Exercise: Write out the listing below in its entirety, minus the pictures, without changing a word.

Data for this task:
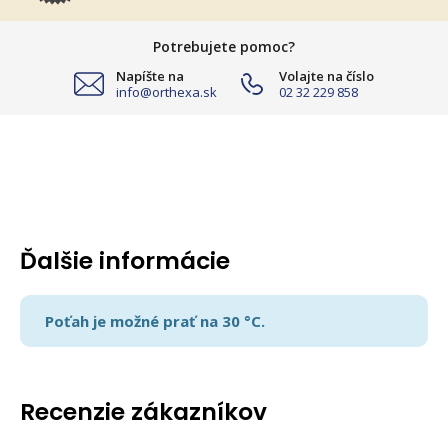
Potrebujete pomoc?
Napíšte na
Volajte na číslo
info@orthexa.sk
02 32 229 858
Ďalšie informácie
Poťah je možné prať na 30 °C.
Recenzie zákazníkov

Exercise result:
Potrebujete pomoc?
Napíšte na
Volajte na číslo
info@orthexa.sk
02 32 229 858
Ďalšie informácie
Poťah je možné prať na 30 °C.
Recenzie zákazníkov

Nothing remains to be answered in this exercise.